OK, it’s not as if winter were really over here in Maine, but it’s nice to be musically reminded that the passage of seasons does occur, and that we can expect glorious changes in the weeks ahead.

To this end, the biggest undertaking of the afternoon was Dmitri Shostakovich’s Symphony No. 6 in B minor, a piece that often moves so quickly that it dares you to catch a breath between beats.

From the philosophically grisly themes of the opening largo to the comic relief of the allegro movement and the banging, crashing, helter-skelter chase themes of the finale, the 6th jolted the audience into a good and wide-awake mood. As one woman left the hall, she commented that she liked “that kind of cowboy music.”

Seemed like every player got a chance to gallop in this piece, too. It was, in general, an impressive day for the woodwind and percussion sections, but the most admirable achievements belonged to the string players.

With exquisite deliberation and jamming energy, they charmed the ear with spidery ornamentation, and then bouncing, pounding, nearly psychotic, and sometimes achingly sweet, bass lines.

Guest soloist Blythe Walker sang Richard Strauss’ “Four Last Songs,” which sweep through “Spring,” “September,” “To Go to Sleep” and “Red Glow of the Evening” — titles that symbolically capture nature’s life cycle.

Walker’s soprano line was inextricably fused with the orchestra, so much so, in fact, that her lower notes often got overwhelmed by the instrumentals.
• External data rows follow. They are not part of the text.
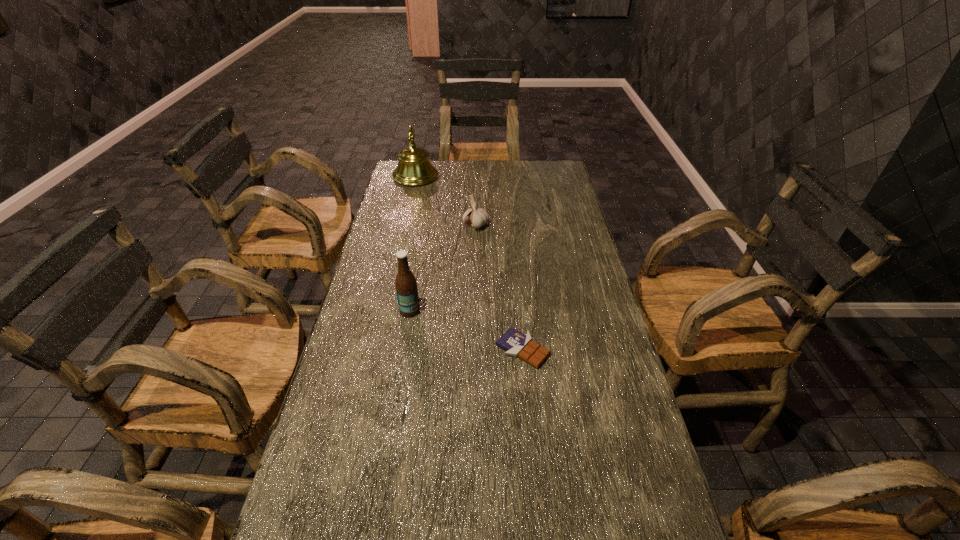 Find the location of a particular element. The image size is (960, 540). bell is located at coordinates (414, 168).

Locate an element on the screen. This screenshot has height=540, width=960. the third farthest object is located at coordinates (405, 283).

The image size is (960, 540). Find the location of `the second shortest object`. the second shortest object is located at coordinates (477, 217).

Find the location of a particular element. the second farthest object is located at coordinates (477, 217).

Locate an element on the screen. Image resolution: width=960 pixels, height=540 pixels. chocolate bar is located at coordinates (517, 344).

What are the coordinates of `the rightmost object` in the screenshot? It's located at (517, 344).

You are a GUI agent. You are given a task and a screenshot of the screen. Output one action in this format:
    pyautogui.click(x=<x>, y=<y>)
    Task: Click on the free spot located 0.260m on the front of the farthest object
    The image size is (960, 540).
    Given the screenshot: What is the action you would take?
    pyautogui.click(x=405, y=222)

The height and width of the screenshot is (540, 960). In order to click on vacant space situated 0.290m on the right of the beer bottle in this screenshot , I will do `click(516, 310)`.

I want to click on free space located on the back of the third tallest object, so click(x=476, y=183).

Locate an element on the screen. vacant space located 0.290m on the left of the chocolate bar is located at coordinates (391, 349). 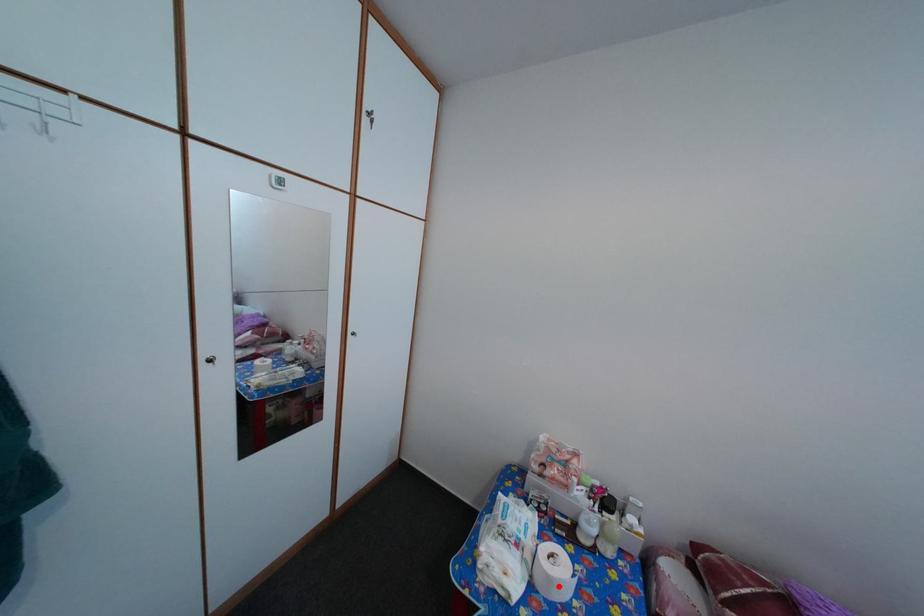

When she hit the higher notes, her voice came in like a lion, but slipped away unremarkably and just beyond the reach of the listener in more ethereal moments.

The orchestra itself made small and beautiful sounds in its performance of Claude Debussy’s “Prelude to the Afternoon of a Faun,” a delicate miniature that calls upon the pastoral imagery of Stephane Mallarme’s poetry for its glissandos and tremolandos.

There was an unevenness in some of the solo passages, but generally the dreaminess and elegance made it easy to see why this piece was once a favorite among ballet dancers.